Find out why and how the merger is taking place: "When your employees join a vision and a common ambition, everything else becomes much easier."

Joe Biden's vision could have an impact on the way freelancers get their gigs and earn their wages. The PRO Act, which was passed earlier this year and which Biden plans to sign into law, is intended to strengthen workers' rights and unions – but freelancers don't love the "ABC test" element. The aim of the test is to prevent employers from misleading employees as contractors and from evading responsibility for paying for their services. However, this can result in companies breaking relationships with contractors who wish to remain independent, reducing opportunities for freelance work.

Learn your ABCs: The test is designed to protect workers, but does not take into account the nuances of professional activity.

Lessons from the Masters: Wondering how to navigate audio and content during the Trump-Biden transition? We spoke to industry leaders like Walter T. Geer III, Jordan Bitterman, and April Mullen about how they plan to compose news and get it across to a public whose emotions will remain rough for the foreseeable future. Everything revolves around the "Dinner Party Test".

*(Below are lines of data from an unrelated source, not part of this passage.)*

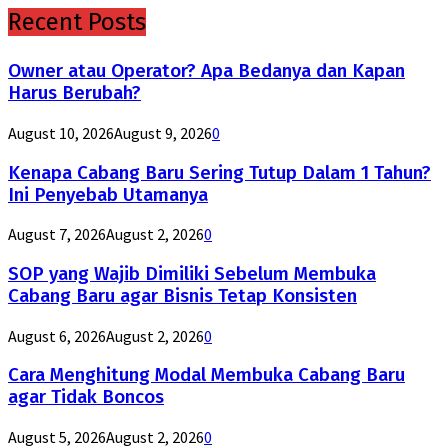
Recent Posts
Owner atau Operator? Apa Bedanya dan Kapan
Harus Berubah?
August 10, 2026
August 9, 2026
0
Kenapa Cabang Baru Sering Tutup Dalam 1 Tahun?
Ini Penyebab Utamanya
August 7, 2026
August 2, 2026
0
SOP yang Wajib Dimiliki Sebelum Membuka
Cabang Baru agar Bisnis Tetap Konsisten
August 6, 2026
August 2, 2026
0
Cara Menghitung Modal Membuka Cabang Baru
agar Tidak Boncos
August 5, 2026
August 2, 2026
0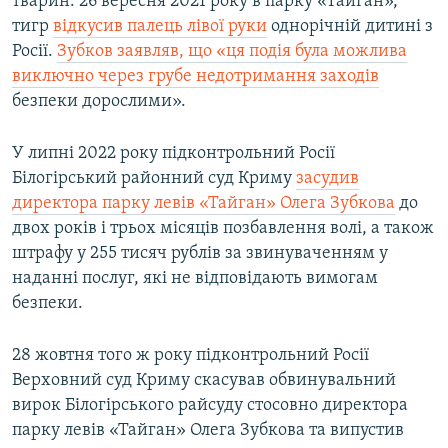
тварин. 26 вересня 2021 року в парку «Тайган»,
тигр
відкусив палець лівої руки
однорічній дитині з
Росії.
Зубков заявляв, що «ця подія була можлива
виключно через грубе недотримання заходів
безпеки дорослими».
У липні 2022 року підконтрольний Росії
Білогірський районний суд Криму
засудив
директора парку левів «Тайган» Олега Зубкова
до
двох років і трьох місяців позбавлення волі, а також
штрафу у 255 тисяч рублів за звинуваченням у
наданні послуг, які не відповідають вимогам
безпеки.
28 жовтня того ж року підконтрольний Росії
Верховний суд Криму скасував обвинувальний
вирок Білогірського райсуду стосовно директора
парку левів «Тайган» Олега Зубкова та випустив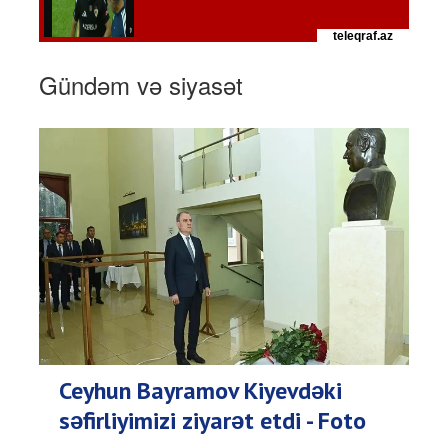
Gündəm və siyasət
Ceyhun Bayramov Kiyevdəki
səfirliyimizi ziyarət etdi - Foto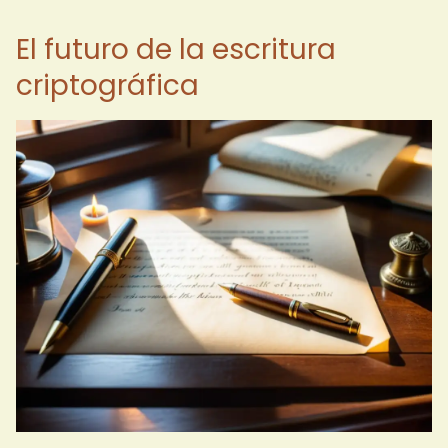
El futuro de la escritura
criptográfica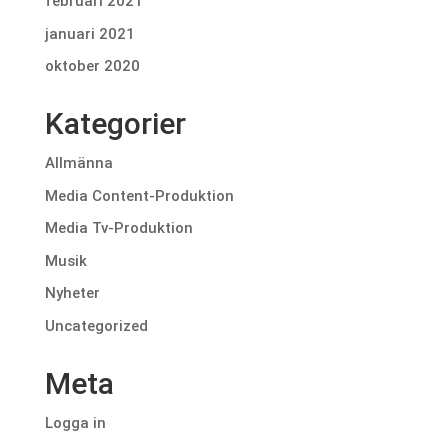
februari 2021
januari 2021
oktober 2020
Kategorier
Allmänna
Media Content-Produktion
Media Tv-Produktion
Musik
Nyheter
Uncategorized
Meta
Logga in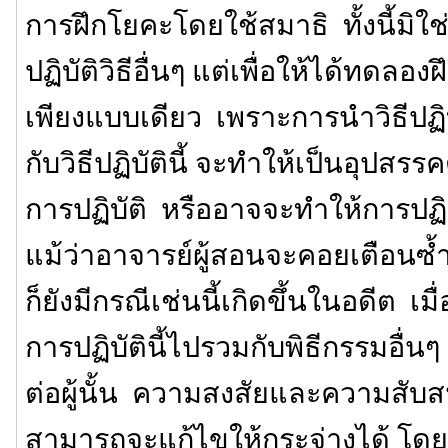
การฝึกโยคะโดยใช้สมาธิ ทั้งนี้มิใ
ปฏิบัติวิธีอื่นๆ แต่เพื่อให้ได้ทดลอง
เพียงแบบเดียว เพราะการนำวิธีปฏิบ
กับวิธีปฏิบัตินี้ จะทำให้เป็นอุปส
การปฏิบัติ หรืออาจจะทำให้การปฏิ
แม้ว่าอาจารย์ผู้สอนจะคอยเตือนซ้ำ
ก็ยังมีกรณีเช่นนี้เกิดขึ้นในอดีต เมื
การปฏิบัตินี้ไปรวมกับพิธีกรรมอื่น
ต่อผู้นั้น ความสงสัยและความสับสนท
สามารถจะแก้ไขให้กระจ่างได้ โดย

Have you ever thought about getting a job by holding your preferred employer hostage? Two semi-anonymous graduates in the UK sit on TikTok handles for agencies like Mother London, BBH London, AMV BBDO and Lucky Generals. The (medical) masked duo, who describe themselves as very serious partners, say they will take the accounts hostage unless the agencies offer them jobs within 72 hours.

Apparently it works: They feared the stunt was too aggressive, but one of the agency's CEOs has already reached out.